## Task goal
Pull out every line in the data that has the string "oder" in it.
*** Begin section ***
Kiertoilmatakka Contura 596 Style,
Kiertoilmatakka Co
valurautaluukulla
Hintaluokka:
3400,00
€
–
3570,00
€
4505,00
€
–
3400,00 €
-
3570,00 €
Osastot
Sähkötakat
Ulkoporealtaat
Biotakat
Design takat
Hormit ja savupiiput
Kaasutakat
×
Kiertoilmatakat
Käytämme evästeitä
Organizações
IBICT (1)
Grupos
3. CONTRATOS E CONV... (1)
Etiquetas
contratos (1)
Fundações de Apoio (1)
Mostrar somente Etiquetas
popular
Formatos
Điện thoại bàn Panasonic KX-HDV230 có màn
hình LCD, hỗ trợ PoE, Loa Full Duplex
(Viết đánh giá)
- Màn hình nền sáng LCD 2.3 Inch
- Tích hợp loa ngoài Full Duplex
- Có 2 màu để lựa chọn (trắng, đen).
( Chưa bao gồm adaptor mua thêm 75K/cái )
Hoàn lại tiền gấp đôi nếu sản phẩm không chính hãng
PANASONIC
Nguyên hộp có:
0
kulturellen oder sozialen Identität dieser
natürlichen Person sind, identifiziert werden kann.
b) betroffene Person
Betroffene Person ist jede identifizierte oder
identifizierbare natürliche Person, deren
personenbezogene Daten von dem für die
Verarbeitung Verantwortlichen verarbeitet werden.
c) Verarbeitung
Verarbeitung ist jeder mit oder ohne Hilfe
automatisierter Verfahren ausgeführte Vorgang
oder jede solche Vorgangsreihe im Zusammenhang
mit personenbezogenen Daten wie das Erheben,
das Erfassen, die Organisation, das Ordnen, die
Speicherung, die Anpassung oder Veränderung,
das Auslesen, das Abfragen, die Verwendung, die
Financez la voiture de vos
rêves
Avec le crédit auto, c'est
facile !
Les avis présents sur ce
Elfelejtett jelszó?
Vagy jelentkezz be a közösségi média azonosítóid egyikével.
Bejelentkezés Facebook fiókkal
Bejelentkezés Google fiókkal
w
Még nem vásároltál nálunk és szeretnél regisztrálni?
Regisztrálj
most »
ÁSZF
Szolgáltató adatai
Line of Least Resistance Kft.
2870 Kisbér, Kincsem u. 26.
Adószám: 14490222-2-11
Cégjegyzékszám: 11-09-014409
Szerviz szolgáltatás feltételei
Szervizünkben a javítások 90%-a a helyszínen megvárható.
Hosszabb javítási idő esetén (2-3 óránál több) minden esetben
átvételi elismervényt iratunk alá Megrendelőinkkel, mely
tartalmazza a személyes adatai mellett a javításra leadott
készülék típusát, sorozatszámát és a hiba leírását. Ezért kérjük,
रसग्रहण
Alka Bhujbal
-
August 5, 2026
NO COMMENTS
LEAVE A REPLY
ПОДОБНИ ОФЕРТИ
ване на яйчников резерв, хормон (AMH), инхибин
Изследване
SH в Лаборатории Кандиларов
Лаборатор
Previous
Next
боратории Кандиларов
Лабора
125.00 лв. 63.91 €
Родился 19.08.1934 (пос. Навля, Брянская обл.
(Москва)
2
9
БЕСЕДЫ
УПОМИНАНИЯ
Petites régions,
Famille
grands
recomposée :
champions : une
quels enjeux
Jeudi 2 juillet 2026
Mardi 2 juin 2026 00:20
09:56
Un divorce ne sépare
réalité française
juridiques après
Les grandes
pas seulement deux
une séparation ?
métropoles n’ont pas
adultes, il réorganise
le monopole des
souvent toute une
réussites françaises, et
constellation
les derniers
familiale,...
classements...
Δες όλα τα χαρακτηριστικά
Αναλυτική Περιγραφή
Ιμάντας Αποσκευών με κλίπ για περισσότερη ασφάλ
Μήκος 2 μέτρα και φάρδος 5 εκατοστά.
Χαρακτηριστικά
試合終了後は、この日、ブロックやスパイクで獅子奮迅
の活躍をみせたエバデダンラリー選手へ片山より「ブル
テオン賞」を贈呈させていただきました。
*** End section ***
## Solution for this task
kulturellen oder sozialen Identität dieser
Betroffene Person ist jede identifizierte oder
Verarbeitung ist jeder mit oder ohne Hilfe
oder jede solche Vorgangsreihe im Zusammenhang
Speicherung, die Anpassung oder Veränderung,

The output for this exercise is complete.